Salt + Light Media Home
Salt + Light Media Home

A time for healing | Word Alive

Vivian Cabrera

Friday, February 5, 2021

Detail of Job and His Three Friends by James Tissot. Courtesy of the Jewish Museum, New York.

A time for healing

A reflection for the Fifth Sunday in Ordinary Time, Year B

by Vivian Cabrera

 
This Sunday’s first reading feels like it could have been lifted right out of my journal.
“I have been assigned months of misery, and troubled nights have been allotted to me. If in bed I say, ‘When shall I arise?’ then the night drags on; I am filled with restlessness until the dawn.”
Who among us hasn’t experienced months of misery and troubled nights? Who isn’t restless, day in and day out? I certainly am. We are almost one year into the  COVID-19 pandemic, and so many of us have experienced incredible loss, terrible anxiety, and misery, so much misery. Whether it is the loss of a loved one or a job, cancelled plans, or dashed hopes for whatever future we had set out for ourselves. Job speaks right to the heart of what we are all experiencing.
Job continues:
“My days are swifter than a weaver’s shuttle; they come to an end without hope.
Remember that my life is like the wind; I shall not see happiness again.”
When will we see happiness again? Will it ever happen? “My days come to an end without hope.” No one knows what tomorrow will bring.

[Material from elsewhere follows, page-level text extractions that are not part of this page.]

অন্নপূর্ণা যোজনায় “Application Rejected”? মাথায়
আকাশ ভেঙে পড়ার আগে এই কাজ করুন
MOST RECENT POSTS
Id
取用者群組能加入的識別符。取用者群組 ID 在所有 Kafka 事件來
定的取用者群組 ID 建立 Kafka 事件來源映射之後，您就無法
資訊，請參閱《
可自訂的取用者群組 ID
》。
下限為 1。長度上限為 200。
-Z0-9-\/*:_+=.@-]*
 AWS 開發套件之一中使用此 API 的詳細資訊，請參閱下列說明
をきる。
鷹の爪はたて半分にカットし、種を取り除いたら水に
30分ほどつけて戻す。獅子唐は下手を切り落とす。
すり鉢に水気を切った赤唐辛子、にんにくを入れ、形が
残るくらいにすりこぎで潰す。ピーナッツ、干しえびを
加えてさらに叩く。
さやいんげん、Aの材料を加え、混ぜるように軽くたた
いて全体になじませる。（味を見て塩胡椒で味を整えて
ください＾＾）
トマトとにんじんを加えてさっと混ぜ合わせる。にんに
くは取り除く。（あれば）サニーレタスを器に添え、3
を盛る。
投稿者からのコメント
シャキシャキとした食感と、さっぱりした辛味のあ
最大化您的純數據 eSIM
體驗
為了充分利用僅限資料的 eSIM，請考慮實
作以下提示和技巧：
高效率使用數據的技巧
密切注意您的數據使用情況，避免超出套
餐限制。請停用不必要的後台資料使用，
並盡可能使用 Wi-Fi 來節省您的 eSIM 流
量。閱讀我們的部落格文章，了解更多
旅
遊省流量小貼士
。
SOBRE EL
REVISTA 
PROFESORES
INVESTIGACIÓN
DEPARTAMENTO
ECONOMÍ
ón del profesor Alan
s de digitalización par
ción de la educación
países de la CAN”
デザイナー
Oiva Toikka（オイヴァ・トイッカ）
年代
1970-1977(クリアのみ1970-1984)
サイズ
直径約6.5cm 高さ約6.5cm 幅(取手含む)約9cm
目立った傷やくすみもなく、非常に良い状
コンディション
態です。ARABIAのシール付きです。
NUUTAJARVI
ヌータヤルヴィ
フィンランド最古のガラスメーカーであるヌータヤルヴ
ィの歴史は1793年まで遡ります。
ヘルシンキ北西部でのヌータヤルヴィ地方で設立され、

Maybe good news of more vaccines available or the sudden end of our quarantine, maybe bad news of even more death. It all can just seem so hopeless. Nothing is certain. So, what do we do?
Maybe all we are called to do now is lean into the misery, to really feel it in our bones. We need to allow ourselves to enter into the grief of all that we lost, the way Job entered into his. He cried out to God in despair. It’s time for us to do the same.
We should see this Sunday’s reading as an invitation to be angry with God. I used to think that anger was a bad emotion, and certainly, too much uncontrollable anger is not good. But feeling angry is not evil, and expressing disappointment is not bad. It’s a part of being human. We’re allowed to mourn all that we lost this past year. We’re allowed to lament over lost plans, lost comforts, and lost time. That’s ok. That’s good, even.
Only when we allow ourselves to feel all the “bad” things, can we make room for the hope and joy that is to come.
The responsorial psalm reminds us to “Praise the Lord, who heals the brokenhearted.”
That’s us. We are who the psalmist is talking about. We are the brokenhearted. And he is promising us that the Lord will heal us, “for he is good.”
Jesus proves this to us in the Gospel reading of Mark, when he heals Simon’s mother-in-law and then proceeds to heal the rest of the town who has gathered at his door. Mark isn’t simply telling us about the people of Capernaum. In his healing of their town, Jesus is promising that he can help us, too. Whether we need healing ourselves or whether it's those closest to us who need the help the most. All we have to do is show up, in our pain and our anguish, and ask.
“He heals the brokenhearted and binds up their wounds.”
The pandemic has exposed all of our wounds, even the ones we’ve been avoiding. But one day, our wounds will be tended to. One day, all this will be over. For now, all we can do is wait, draw closer to the Lord and trust that he will heal us, the brokenhearted.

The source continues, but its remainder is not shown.